Private Instance Methods

apply_offsets(line_frags, width_spec, indent, previous_line, combined_line, y_offset) click to toggle source

Applies the necessary x- and y-offsets to the line fragments.

Note that the offset for the first fragment of the first line is the top of the line since the initial_baseline_offset method applies the correct offset to it once layouting is completely done.

# File lib/hexapdf/layout/text_layouter.rb, line 852
def apply_offsets(line_frags, width_spec, indent, previous_line, combined_line, y_offset)
  cumulated_width = 0
  line_frags.each_with_index do |line, index|
    line.x_offset = cumulated_width + indent
    line.x_offset += width_spec[index * 2]
    line.x_offset += horizontal_alignment_offset(line, width_spec[index * 2 + 1] - indent)
    cumulated_width += width_spec[index * 2] + width_spec[index * 2 + 1]
    if index == 0
      line.y_offset = if y_offset
                        y_offset + combined_line.y_max -
                          (previous_line ? previous_line.y_min : line.y_max)
                      else
                        style.line_spacing.baseline_distance(previous_line, combined_line)
                      end
      indent = 0
    end
  end
end
create_combined_line(line_frags) click to toggle source

Creates a line combining all items from the given line fragments for height calculations.

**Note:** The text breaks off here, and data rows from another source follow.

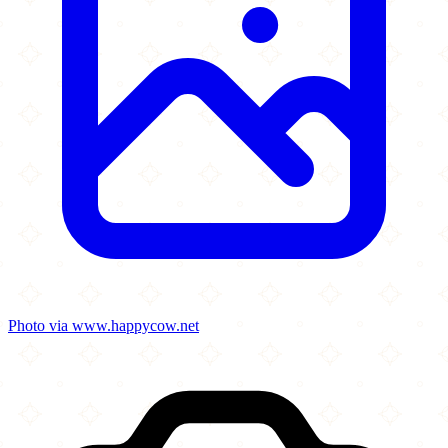
Photo via www.happycow.net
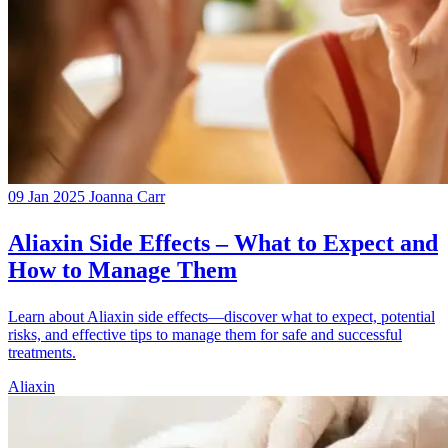
09 Jan 2025
Joanna Carr
Aliaxin Side Effects – What to Expect and
How to Manage Them
Learn about Aliaxin side effects—discover what to expect, potential
risks, and effective tips to manage them for safe and successful
treatments.
Aliaxin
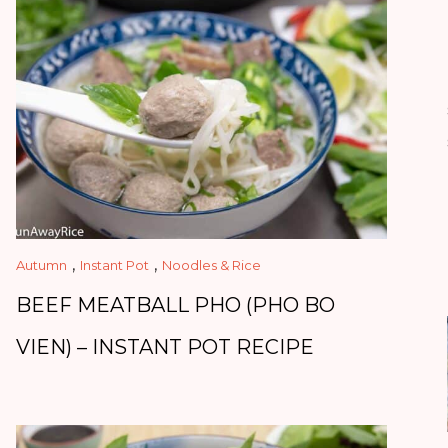
,
,
Autumn
Instant Pot
Noodles & Rice
BEEF MEATBALL PHO (PHO BO
VIEN) – INSTANT POT RECIPE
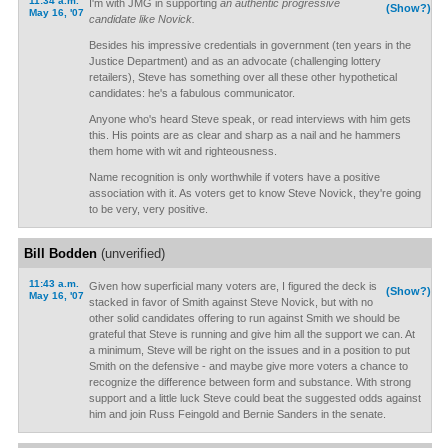
11:34 a.m.
I'm with JMG in supporting
an authentic progressive
(Show?)
May 16, '07
candidate like Novick.
Besides his impressive credentials in government (ten years in the
Justice Department) and as an advocate (challenging lottery
retailers), Steve has something over all these other hypothetical
candidates: he's a fabulous communicator.
Anyone who's heard Steve speak, or read interviews with him gets
this. His points are as clear and sharp as a nail and he hammers
them home with wit and righteousness.
Name recognition is only worthwhile if voters have a positive
association with it. As voters get to know Steve Novick, they're going
to be very, very positive.
Bill Bodden
(unverified)
11:43 a.m.
Given how superficial many voters are, I figured the deck is
(Show?)
May 16, '07
stacked in favor of Smith against Steve Novick, but with no
other solid candidates offering to run against Smith we should be
grateful that Steve is running and give him all the support we can. At
a minimum, Steve will be right on the issues and in a position to put
Smith on the defensive - and maybe give more voters a chance to
recognize the difference between form and substance. With strong
support and a little luck Steve could beat the suggested odds against
him and join Russ Feingold and Bernie Sanders in the senate.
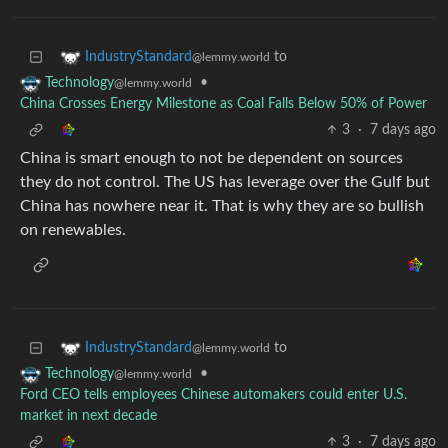
to
IndustryStandard
@lemmy.world
•
Technology
@lemmy.world
China Crosses Energy Milestone as Coal Falls Below 50% of Power
3
·
7 days ago
China is smart enough to not be dependent on sources
they do not control. The US has leverage over the Gulf but
China has nowhere near it. That is why they are so bullish
on renewables.
to
IndustryStandard
@lemmy.world
•
Technology
@lemmy.world
Ford CEO tells employees Chinese automakers could enter U.S.
market in next decade
3
·
7 days ago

# File lib/hexapdf/layout/text_layouter.rb, line 836
def create_combined_line(line_frags)
  if line_frags.size == 1
    line_frags[0]
  else
    calc = Line::HeightCalculator.new
    line_frags.each {|l| l.items.each {|i| calc << i } }
    y_min, y_max, = calc.result
    DummyLine.new(y_min, y_max)
  end
end
horizontal_alignment_offset(line, available_width) click to toggle source

Returns the horizontal offset from the left side, based on the align style option.

# File lib/hexapdf/layout/text_layouter.rb, line 884
def horizontal_alignment_offset(line, available_width)
  case style.align
  when :left then 0
  when :center then (available_width - line.width) / 2
  when :right then available_width - line.width
  when :justify then (justify_line(line, available_width); 0)
  end
end
initial_baseline_offset(lines, height, actual_height) click to toggle source

Returns the initial baseline offset from the top, based on the valign style option.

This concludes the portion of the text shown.